Song by YoungBoy Never Broke Again

from the album Colors
- Released: January 21, 2022
- Length: 4:04
- Label: Never Broke Again; Atlantic;
- Songwriters: Kentrell Gaulden; Jason Goldberg; Aaron Hill; Daniel Lebrun; Seth Love;
- Producers: ProdByBerge; D-Roc; Lastwordbeats; skeeo!;

Music video
- "Bring It On" on YouTube

= Bring It On (YoungBoy Never Broke Again song) =

2022 song by YoungBoy Never Broke Again

"Bring It On" is a song by American rapper YoungBoy Never Broke Again, released on January 21, 2022, as the second track from his seventeenth mixtape, Colors.
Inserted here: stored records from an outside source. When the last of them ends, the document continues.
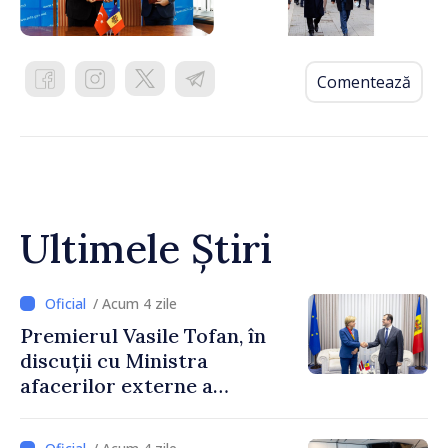
Comentează
Ultimele Știri
/ Acum 4 zile
Premierul Vasile Tofan, în
discuții cu Ministra
afacerilor externe a
Letoniei, Baiba Braže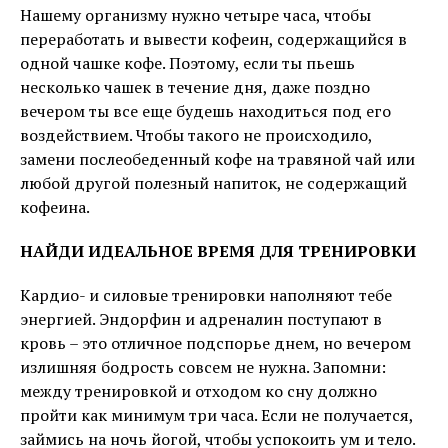
Нашему организму нужно четыре часа, чтобы
переработать и вывести кофеин, содержащийся в
одной чашке кофе. Поэтому, если ты пьешь
несколько чашек в течение дня, даже поздно
вечером ты все еще будешь находиться под его
воздействием. Чтобы такого не происходило,
замени послеобеденный кофе на травяной чай или
любой другой полезный напиток, не содержащий
кофеина.
НАЙДИ ИДЕАЛЬНОЕ ВРЕМЯ ДЛЯ ТРЕНИРОВКИ
Кардио- и силовые тренировки наполняют тебе
энергией. Эндорфин и адреналин поступают в
кровь – это отличное подспорье днем, но вечером
излишняя бодрость совсем не нужна. Запомни:
между тренировкой и отходом ко сну должно
пройти как минимум три часа. Если не получается,
займись на ночь йогой, чтобы успокоить ум и тело.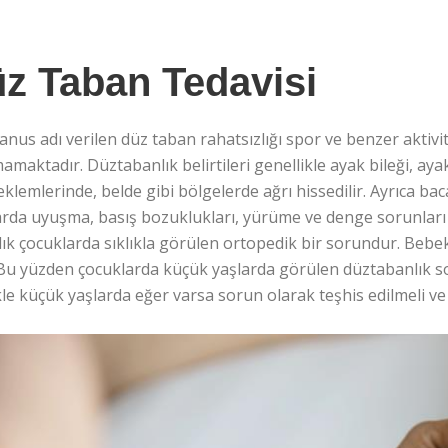
z Taban Tedavisi
anus adı verilen düz taban rahatsızlığı spor ve benzer aktiv
amaktadır. Düztabanlık belirtileri genellikle ayak bileği, aya
eklemlerinde, belde gibi bölgelerde ağrı hissedilir. Ayrıca baca
rda uyuşma, basış bozuklukları, yürüme ve denge sorunları gi
lık çocuklarda sıklıkla görülen ortopedik bir sorundur. Be
. Bu yüzden çocuklarda küçük yaşlarda görülen düztabanlık
kle küçük yaşlarda eğer varsa sorun olarak teşhis edilmeli ve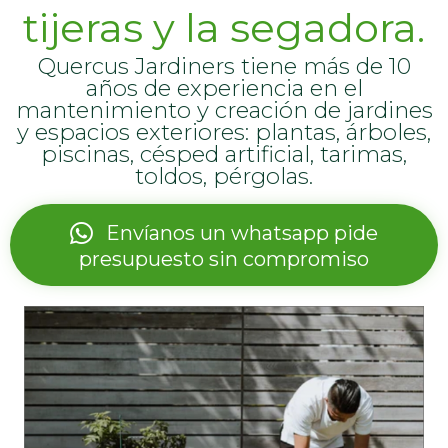
tijeras y la segadora.
Quercus Jardiners tiene más de 10
años de experiencia en el
mantenimiento y creación de jardines
y espacios exteriores: plantas, árboles,
piscinas, césped artificial, tarimas,
toldos, pérgolas.
Envíanos un whatsapp pide
presupuesto sin compromiso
The song features a murderous essence that YoungBoy brings as he raps about murder, firearms, and crime.

==Composition==
In "Bring It On," YoungBoy interpolates his April 2020 "Step on Shit." In the song's bridge following the first verse, YoungBoy also interpolates the 1881 poem, "Ring a Ring o' Roses" as he raps: "Ring around the rosie/Pussy tryna dome me/Know the police on me/They know that they can't clone me/Shawty say she want me/Know that I got money/Say that they don't like me/'Cause I'm always stuntin'."

==Critical reception==
Pitchforks Paul A. Thompson noted that the mixtape "opens with a predictably furious suite" and notes that the song "culminates with closing ad-libs." Anthony Malone from HipHopDX writes that on the song, YoungBoy "[tauntes] his enemies, reveling in the fact they want him dead."

==Music video==
The FlyGuyNick-directed music video was released on January 21, 2022, alongside the official audio. The video sees YoungBoy smoking and dancing with loads of money inside his house with his close friend Herm Tha Blacksheep.

==Personnel==
Credits and personnel adapted from Tidal.

Musicians
- Jason Michael Goldberg – composer, songwriter
- Aaron Hill – production, composer, songwriter
- Daniel Lebrun – production, composer, songwriter
- Seth Love – production, composer, songwriter
- Kentrell DeSean Gaulden – lead artist, songwriter, composer

Technical
- Cheese – mastering engineer
- Cheese – mixing engineer
- Cheese – recording engineer

==Charts==

| Chart (2022) | Peak position |
|---|---|
| Global 200 (Billboard) | 182 |
| US Billboard Hot 100 | 60 |
| US Hot R&B/Hip-Hop Songs (Billboard) | 19 |

==Certifications==

| Region | Certification | Certified units/sales |
| United States (RIAA) | Gold | 500,000^{‡} |
^{‡} Sales+streaming figures based on certification alone.